TASK ITEM –
Search the records below for the word "Door". Pull out each line that has it.
Top of RECORDS PROVIDED
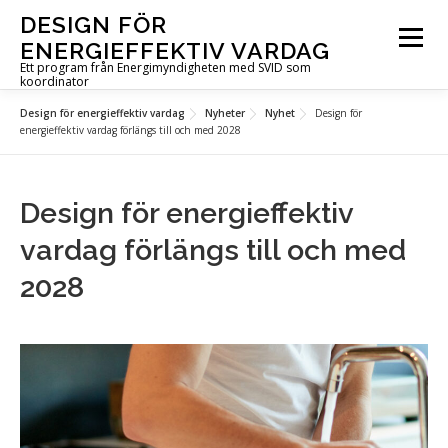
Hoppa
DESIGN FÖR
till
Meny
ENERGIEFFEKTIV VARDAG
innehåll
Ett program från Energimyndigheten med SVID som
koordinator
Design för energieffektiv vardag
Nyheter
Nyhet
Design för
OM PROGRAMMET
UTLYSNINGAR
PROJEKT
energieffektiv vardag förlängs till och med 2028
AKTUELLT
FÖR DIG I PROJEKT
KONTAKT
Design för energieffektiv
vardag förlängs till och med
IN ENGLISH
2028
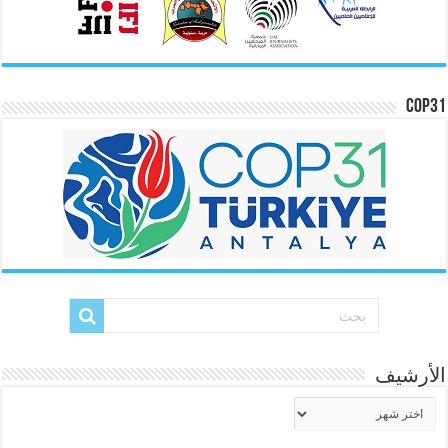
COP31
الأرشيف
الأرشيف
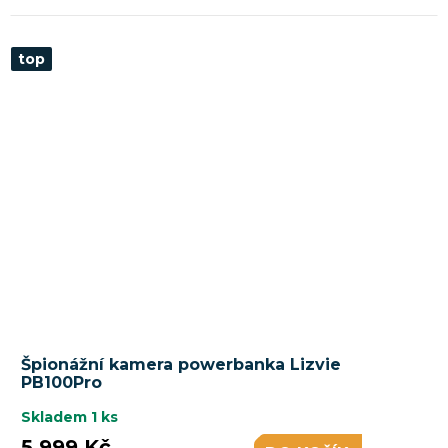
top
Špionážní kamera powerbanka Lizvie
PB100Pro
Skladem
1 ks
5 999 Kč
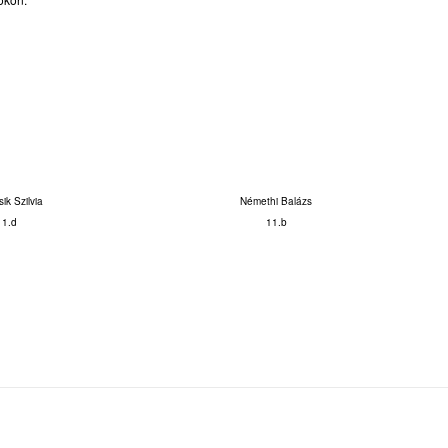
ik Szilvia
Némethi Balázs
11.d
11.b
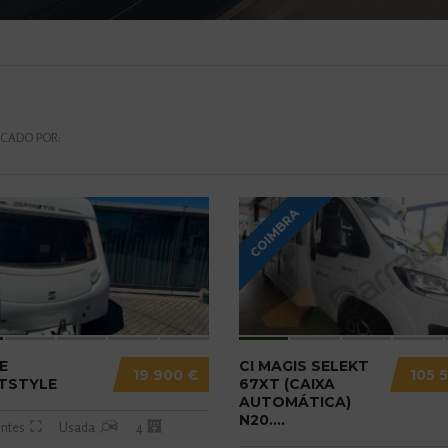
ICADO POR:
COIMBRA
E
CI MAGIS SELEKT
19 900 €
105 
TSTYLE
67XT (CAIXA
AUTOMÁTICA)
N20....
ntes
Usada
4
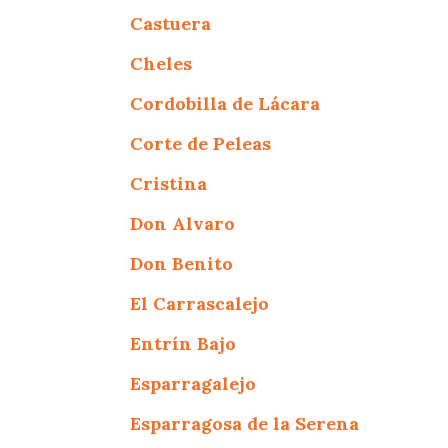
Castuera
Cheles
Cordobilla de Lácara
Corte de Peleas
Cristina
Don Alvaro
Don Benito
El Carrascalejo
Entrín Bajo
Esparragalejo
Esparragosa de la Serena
Bottom of RECORDS PROVIDED
Top of RECORDS PROVIDED
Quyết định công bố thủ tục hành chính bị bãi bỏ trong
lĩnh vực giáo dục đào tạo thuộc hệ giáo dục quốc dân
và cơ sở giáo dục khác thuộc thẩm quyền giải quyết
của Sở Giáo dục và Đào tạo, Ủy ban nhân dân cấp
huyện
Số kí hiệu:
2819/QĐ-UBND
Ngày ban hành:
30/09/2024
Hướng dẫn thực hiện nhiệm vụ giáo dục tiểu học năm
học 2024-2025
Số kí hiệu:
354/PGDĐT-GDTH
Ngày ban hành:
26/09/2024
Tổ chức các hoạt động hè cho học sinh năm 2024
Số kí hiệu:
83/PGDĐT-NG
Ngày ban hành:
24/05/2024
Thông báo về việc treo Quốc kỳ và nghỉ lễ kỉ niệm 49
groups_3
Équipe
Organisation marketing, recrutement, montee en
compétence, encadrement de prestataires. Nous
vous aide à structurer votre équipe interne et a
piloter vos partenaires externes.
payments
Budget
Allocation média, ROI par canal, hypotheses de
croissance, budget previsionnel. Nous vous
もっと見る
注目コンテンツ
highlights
Bottom of RECORDS PROVIDED
Top of RECORDS PROVIDED
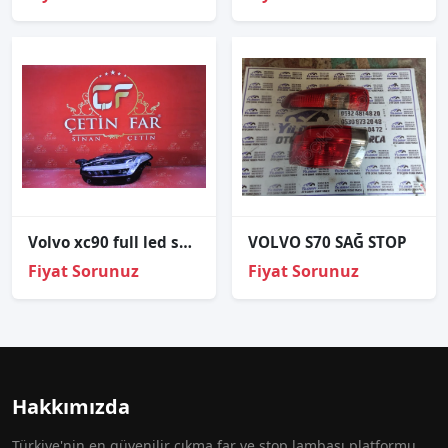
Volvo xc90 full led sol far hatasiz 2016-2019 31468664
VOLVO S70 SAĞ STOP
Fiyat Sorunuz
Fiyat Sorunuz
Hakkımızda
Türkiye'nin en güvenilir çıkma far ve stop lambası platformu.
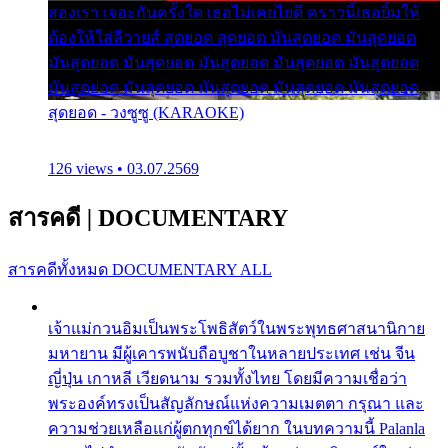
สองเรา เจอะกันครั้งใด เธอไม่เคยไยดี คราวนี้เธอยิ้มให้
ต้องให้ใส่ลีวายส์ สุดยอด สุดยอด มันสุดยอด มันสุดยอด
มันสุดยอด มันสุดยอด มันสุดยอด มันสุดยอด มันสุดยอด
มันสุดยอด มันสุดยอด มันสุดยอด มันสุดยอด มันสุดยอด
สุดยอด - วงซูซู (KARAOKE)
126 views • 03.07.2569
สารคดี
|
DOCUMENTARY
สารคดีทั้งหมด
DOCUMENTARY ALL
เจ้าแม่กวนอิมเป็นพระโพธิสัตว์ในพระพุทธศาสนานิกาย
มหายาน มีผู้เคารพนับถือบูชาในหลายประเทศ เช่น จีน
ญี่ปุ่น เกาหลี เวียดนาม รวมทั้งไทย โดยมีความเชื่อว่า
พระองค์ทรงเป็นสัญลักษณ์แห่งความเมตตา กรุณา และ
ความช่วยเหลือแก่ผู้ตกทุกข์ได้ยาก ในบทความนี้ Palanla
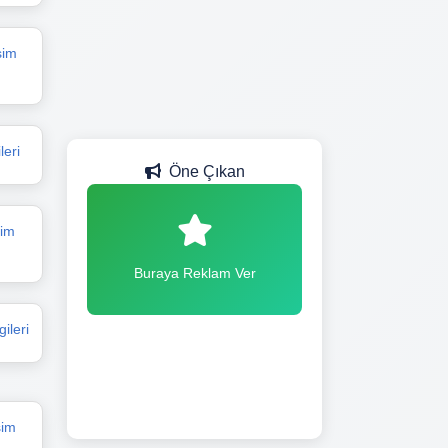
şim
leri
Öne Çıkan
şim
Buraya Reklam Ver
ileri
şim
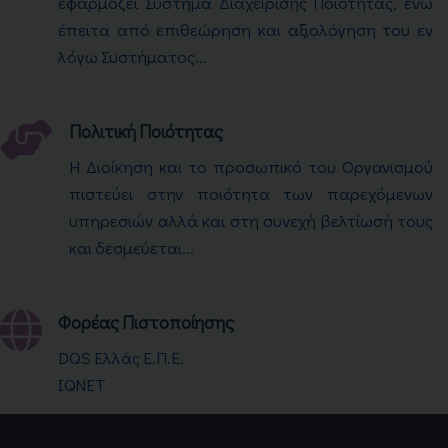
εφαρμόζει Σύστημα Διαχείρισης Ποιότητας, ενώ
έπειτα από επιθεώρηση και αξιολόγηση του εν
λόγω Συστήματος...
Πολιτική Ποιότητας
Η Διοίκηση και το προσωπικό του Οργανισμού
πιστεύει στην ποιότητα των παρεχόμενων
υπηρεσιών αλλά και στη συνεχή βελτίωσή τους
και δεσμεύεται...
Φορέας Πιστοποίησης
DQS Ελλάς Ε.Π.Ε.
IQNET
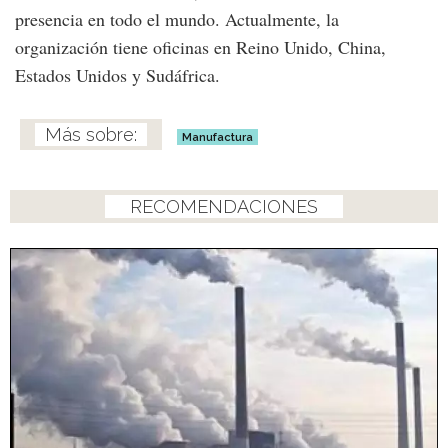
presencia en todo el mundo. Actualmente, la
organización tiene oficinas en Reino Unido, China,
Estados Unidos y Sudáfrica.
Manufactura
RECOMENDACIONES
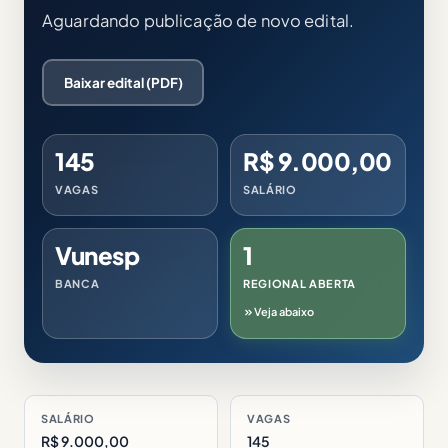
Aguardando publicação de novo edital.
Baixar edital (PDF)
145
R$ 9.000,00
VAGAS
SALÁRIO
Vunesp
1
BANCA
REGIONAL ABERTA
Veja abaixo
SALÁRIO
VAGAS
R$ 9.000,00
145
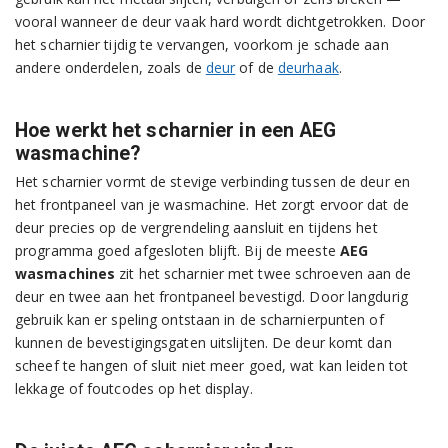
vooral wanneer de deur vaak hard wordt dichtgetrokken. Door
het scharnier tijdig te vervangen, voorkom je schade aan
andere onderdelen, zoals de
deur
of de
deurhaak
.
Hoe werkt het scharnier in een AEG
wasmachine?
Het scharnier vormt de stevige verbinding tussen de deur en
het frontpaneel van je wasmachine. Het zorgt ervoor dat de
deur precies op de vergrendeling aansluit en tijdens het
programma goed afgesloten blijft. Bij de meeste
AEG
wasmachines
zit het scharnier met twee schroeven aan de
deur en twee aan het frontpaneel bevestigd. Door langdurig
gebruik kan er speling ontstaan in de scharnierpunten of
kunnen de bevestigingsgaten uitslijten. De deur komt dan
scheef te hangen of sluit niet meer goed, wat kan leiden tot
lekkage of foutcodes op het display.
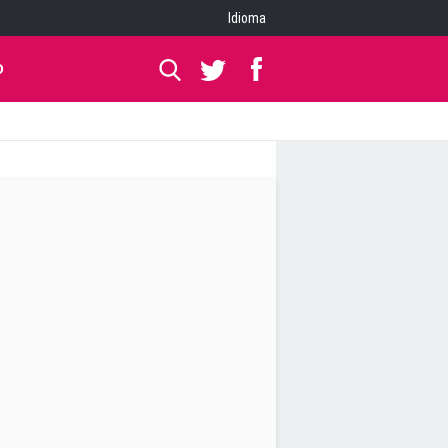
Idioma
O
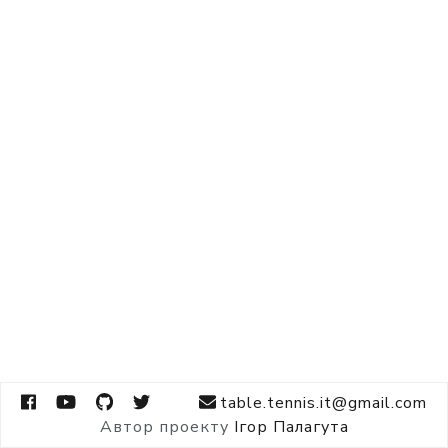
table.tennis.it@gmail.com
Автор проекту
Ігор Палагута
Bottom of RECORDS PROVIDED
ANSWER SECTION –
vooral wanneer de deur vaak hard wordt dichtgetrokken. Door
deur en twee aan het frontpaneel bevestigd. Door langdurig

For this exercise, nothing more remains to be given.